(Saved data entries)
——————

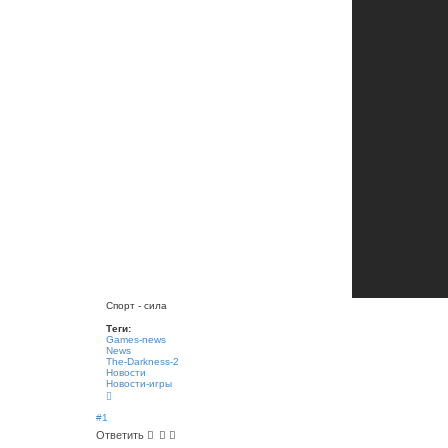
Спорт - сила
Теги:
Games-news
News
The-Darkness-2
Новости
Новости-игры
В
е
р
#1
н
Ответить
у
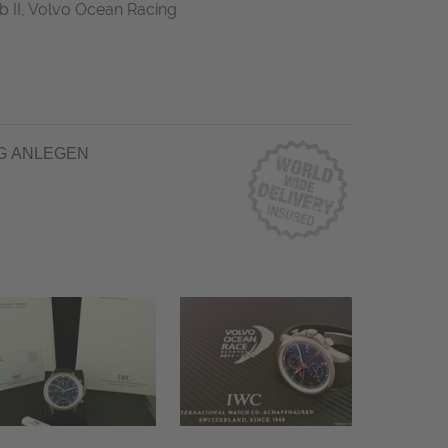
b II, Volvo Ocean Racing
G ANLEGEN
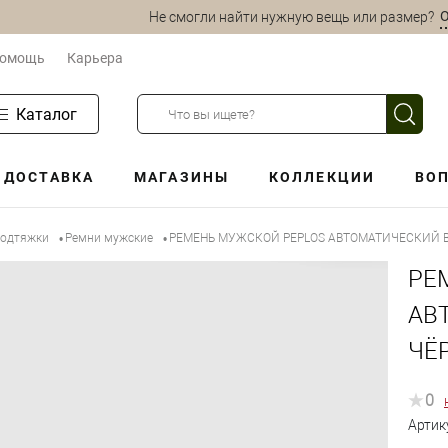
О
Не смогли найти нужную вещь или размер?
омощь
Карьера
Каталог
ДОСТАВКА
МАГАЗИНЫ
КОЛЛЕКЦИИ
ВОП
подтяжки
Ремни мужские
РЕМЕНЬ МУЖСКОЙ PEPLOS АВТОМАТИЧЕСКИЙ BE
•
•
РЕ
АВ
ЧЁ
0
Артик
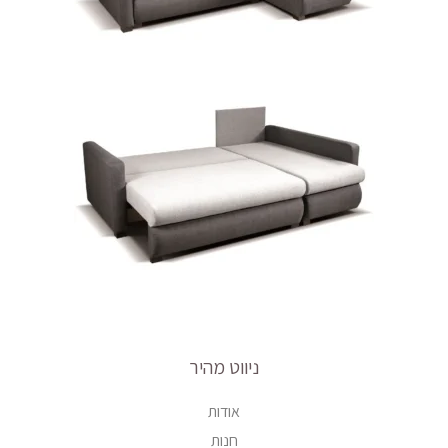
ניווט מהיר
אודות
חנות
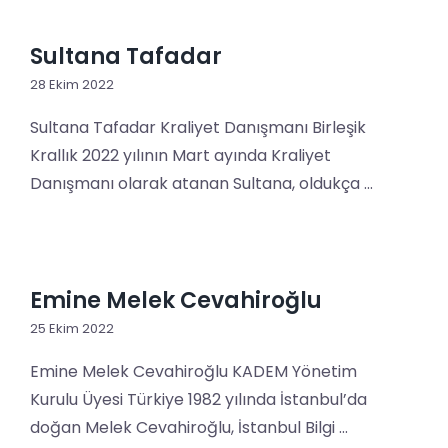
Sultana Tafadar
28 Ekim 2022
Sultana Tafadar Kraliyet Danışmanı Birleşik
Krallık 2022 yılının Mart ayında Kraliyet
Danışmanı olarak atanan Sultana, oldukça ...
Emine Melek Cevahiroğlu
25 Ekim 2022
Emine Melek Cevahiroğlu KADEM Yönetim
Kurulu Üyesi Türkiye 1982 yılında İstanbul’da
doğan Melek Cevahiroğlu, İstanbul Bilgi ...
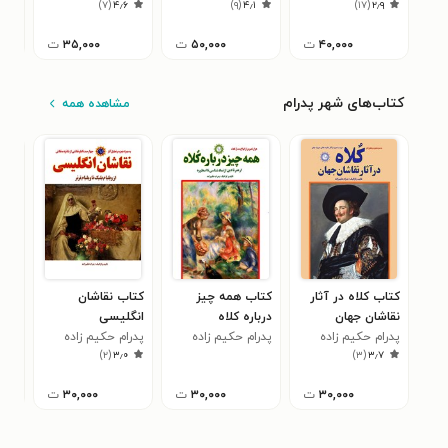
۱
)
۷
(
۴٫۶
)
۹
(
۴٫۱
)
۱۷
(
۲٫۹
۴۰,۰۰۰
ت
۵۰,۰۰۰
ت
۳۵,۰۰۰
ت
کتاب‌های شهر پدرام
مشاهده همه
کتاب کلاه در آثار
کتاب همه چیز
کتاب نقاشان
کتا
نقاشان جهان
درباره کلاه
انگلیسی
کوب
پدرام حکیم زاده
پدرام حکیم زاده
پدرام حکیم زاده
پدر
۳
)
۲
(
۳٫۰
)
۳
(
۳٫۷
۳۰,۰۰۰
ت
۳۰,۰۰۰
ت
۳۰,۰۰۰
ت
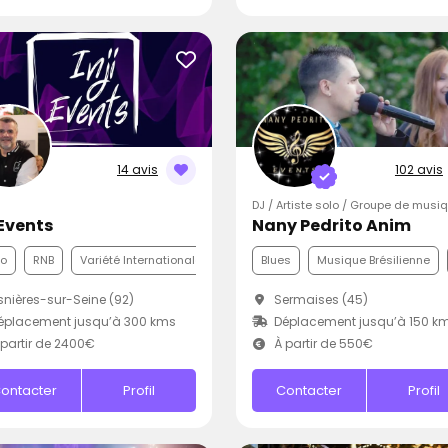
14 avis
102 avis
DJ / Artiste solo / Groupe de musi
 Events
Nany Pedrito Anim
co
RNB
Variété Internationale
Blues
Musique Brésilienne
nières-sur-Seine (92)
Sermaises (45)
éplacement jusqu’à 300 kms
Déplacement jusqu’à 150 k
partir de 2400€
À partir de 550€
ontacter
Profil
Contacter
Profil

——————

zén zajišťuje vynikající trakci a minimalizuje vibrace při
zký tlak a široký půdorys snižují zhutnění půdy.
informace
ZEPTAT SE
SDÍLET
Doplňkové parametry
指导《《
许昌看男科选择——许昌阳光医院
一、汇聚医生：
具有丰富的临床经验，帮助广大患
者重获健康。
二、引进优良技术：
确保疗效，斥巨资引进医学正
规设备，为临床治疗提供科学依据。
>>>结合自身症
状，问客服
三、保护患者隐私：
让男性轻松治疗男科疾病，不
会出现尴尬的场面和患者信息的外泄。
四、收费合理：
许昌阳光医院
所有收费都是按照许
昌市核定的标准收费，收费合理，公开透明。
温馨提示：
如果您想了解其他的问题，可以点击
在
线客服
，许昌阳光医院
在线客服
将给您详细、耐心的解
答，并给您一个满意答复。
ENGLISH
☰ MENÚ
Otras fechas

——————

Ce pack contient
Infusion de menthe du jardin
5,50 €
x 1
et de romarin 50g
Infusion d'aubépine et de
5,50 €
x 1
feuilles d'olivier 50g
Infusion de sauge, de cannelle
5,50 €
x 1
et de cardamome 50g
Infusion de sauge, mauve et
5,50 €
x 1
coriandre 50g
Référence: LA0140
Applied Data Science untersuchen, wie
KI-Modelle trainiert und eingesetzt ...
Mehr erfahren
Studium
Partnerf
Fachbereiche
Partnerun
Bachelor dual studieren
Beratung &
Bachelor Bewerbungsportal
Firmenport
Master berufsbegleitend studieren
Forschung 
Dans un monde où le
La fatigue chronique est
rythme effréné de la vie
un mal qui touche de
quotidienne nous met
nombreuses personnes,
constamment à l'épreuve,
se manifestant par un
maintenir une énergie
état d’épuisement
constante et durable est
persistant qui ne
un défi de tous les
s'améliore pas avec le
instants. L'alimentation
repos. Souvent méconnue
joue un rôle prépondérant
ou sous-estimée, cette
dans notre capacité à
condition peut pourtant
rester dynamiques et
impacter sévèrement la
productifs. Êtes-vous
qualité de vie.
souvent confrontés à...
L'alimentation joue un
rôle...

——————

## Task requirements:
I need every line of the data that has the word "joue"; please list them.

## Expected answer:
joue un rôle prépondérant
L'alimentation joue un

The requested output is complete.